▶ Exercise details
Every line that holds the word "全ての本音が爆発する" needs to be copied from the data below.

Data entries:
-- -- --

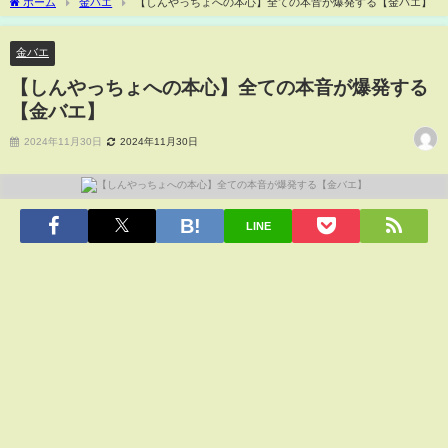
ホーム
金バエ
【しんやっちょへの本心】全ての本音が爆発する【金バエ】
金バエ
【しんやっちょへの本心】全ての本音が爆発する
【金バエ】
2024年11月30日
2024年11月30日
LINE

-- -- --

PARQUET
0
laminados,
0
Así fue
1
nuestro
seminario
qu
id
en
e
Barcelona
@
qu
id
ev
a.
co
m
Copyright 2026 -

-- -- --

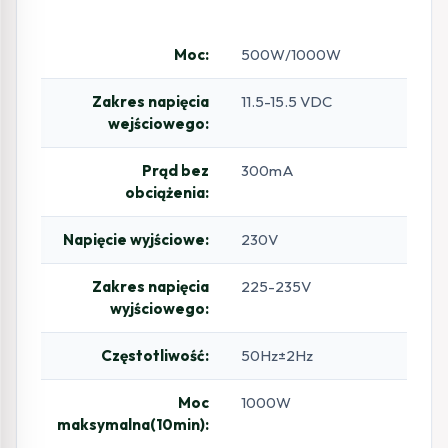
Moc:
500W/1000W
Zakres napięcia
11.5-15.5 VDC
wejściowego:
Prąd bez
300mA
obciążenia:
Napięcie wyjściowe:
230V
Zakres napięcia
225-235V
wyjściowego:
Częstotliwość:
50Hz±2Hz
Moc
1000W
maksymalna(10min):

-- -- --

▶ Written answer
【しんやっちょへの本心】全ての本音が爆発する【金バエ】
【しんやっちょへの本心】全ての本音が爆発する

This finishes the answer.